Rückblickend unterschätzt haben wir vielleicht, dass soviel „außenrum“ ist. Außerhalb der Sprechstunde. An der Software ist ständig was zu tun. Wir hatten riesen Probleme mit der Telefonanlage, die wir neu machen mussten, die dann teilweise tagelang ausgefallen ist. Man muss sich ständig um irgendwas kümmern. Das kostet wahnsinnig viel Zeit.

Eine sehr volle Sprechstunde mit vielen verschiedenen Patienten, das ist zwar das was man am liebsten macht, aber das kann auch sehr fordernd sein. Man will und muss ja auch immer empathisch dabei bleiben.
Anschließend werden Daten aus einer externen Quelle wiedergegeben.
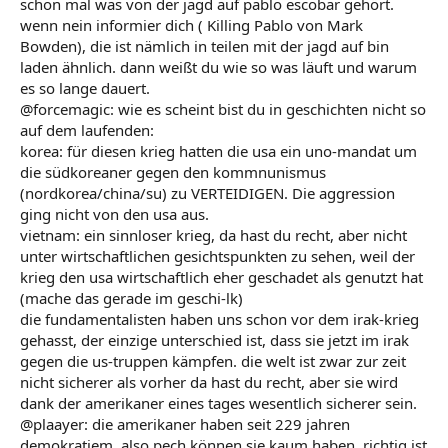
schon mal was von der jagd auf pablo escobar gehört.
wenn nein informier dich ( Killing Pablo von Mark
Bowden), die ist nämlich in teilen mit der jagd auf bin
laden ähnlich. dann weißt du wie so was läuft und warum
es so lange dauert.
@forcemagic: wie es scheint bist du in geschichten nicht so
auf dem laufenden:
korea: für diesen krieg hatten die usa ein uno-mandat um
die südkoreaner gegen den kommnunismus
(nordkorea/china/su) zu VERTEIDIGEN. Die aggression
ging nicht von den usa aus.
vietnam: ein sinnloser krieg, da hast du recht, aber nicht
unter wirtschaftlichen gesichtspunkten zu sehen, weil der
krieg den usa wirtschaftlich eher geschadet als genutzt hat
(mache das gerade im geschi-lk)
die fundamentalisten haben uns schon vor dem irak-krieg
gehasst, der einzige unterschied ist, dass sie jetzt im irak
gegen die us-truppen kämpfen. die welt ist zwar zur zeit
nicht sicherer als vorher da hast du recht, aber sie wird
dank der amerikaner eines tages wesentlich sicherer sein.
@plaayer: die amerikaner haben seit 229 jahren
demokratiem, also pech können sie kaum haben. richtig ist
Für die Patienten ist es der erste Kontakt für uns an dem Tag dann schon der fünfzigste und trotzdem muss man eine Ebene finden, das Problem ernst nehmen, die eigene Erschöpfung nicht in den Vordergrund stellen.

Was ist euer „Geheimtipp“ für alle, die vor einer Praxisgründung stehen?

Was uns sicher sehr geholfen hat, dass wir schon als Mitarbeiter in der Praxis unseres Vorgängers waren. Er hat uns immer mit eingebunden, wir haben gemeinsam schon Veränderungen in die Wege geleitet und er hatte trotzdem die Verantwortung noch und wir konnten in die Sache reinwachsen. Gerade auch in das „drumherum“. Er hat uns auch Fallstricke und Besonderheiten gezeigt. Das war denk ich sehr gut und das würde ich auch empfehlen, dass es eine Übergangszeit mit dem Vorgänger gibt. Das empfinde ich als wahnsinnig wertvoll. Aber klar, das ist nicht in jeder Situation machbar und es braucht natürlich auch eine gegenseitige Wertschätzung damit sowas gehen kann.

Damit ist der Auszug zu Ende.